Além de Mozart
Leslie Richford | 04/23/2001
(5 out of 5 stars)
"Um Don Giovanni completamente diferente. Em um estilo napolitano e muito mais próximo aos "intermezzi" de Pergolesi que ao classicismo Mozartiano.A Tafelmusik regida por Bruno Weil soa maravilhosa em todos os momentos, o regente impõe em toda a ópera, mesmo nos instantes que deveriam ser mais dramáticos,uma ligeireza, uma delicadeza, que a faz um verdadeiro drama giocoso e que coroa as vozes privilegiadas escolhidas para essa gravação única. Luciana Serra e Elsbieta Smytska estão simplesmente encantadoras.O formato sem recitativos apresenta apenas a desvantagem de manter-nos na ignorância quanto a forma como Gazzaniga os trabalhava, mas mesmo assim é uma grande aquisição."
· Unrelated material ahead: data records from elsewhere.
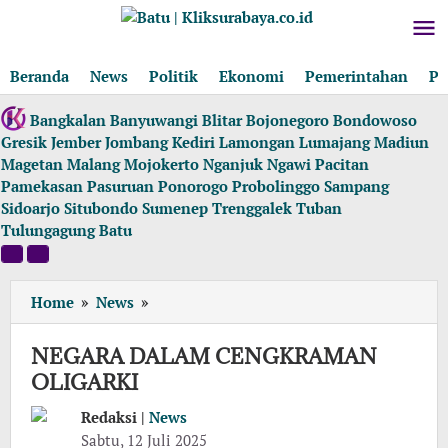
Lewati
ke
konten
Beranda
News
Politik
Ekonomi
Pemerintahan
Pe
Bangkalan
Banyuwangi
Blitar
Bojonegoro
Bondowoso
Gresik
Jember
Jombang
Kediri
Lamongan
Lumajang
Madiun
Magetan
Malang
Mojokerto
Nganjuk
Ngawi
Pacitan
Pamekasan
Pasuruan
Ponorogo
Probolinggo
Sampang
Sidoarjo
Situbondo
Sumenep
Trenggalek
Tuban
Tulungagung
Batu
NEGARA
Home
»
News
»
DALAM
CENGKRAMAN
NEGARA DALAM CENGKRAMAN
OLIGARKI
OLIGARKI
Redaksi |
News
oleh
Sabtu, 12 Juli 2025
Not an Alternative to Mozart, But a Means to Understand Him
Leslie Richford | Selsingen, Lower Saxony | 07/04/2008
(4 out of 5 stars)
"Giuseppe Gazzaniga (1743 - 1828): Don Giovanni o sia Il Convitato di Pietra. Version without Recitatives. Performed by: Douglas Johnson (Don Giovanni); Luciana Serra (Donna Elvira); Elzbieta Szmytka (Donna Anna and Maturina); Edith Schmid-Lienbacher (Donna Ximena); Ferruccio Furlanetto (Pasquariello); Carlo Allemano (Duca Ottavio); Johann Tilli (Il Commendatore/La Statua); Anton Scharinger (Biagio); Helmut Wildhaber (Lanterna); Members of the Stuttgarter Kammerchor (Stuttgart Chamber Choir); Tafelmusik Baroque Orchestra (Leader: Jean Lamon); dir. Bruno Weil. Recorded at the Doopsgezinde Gemeente Kerk in Harlem, the Netherlands, from 18th to 22nd June 1990. Released in 1991 as Sony Classical Vivarte SK 46 693. 200 page booklet contains full libretto in four languages and extensive artist portraits (with photographs). Total playing time: 68'18".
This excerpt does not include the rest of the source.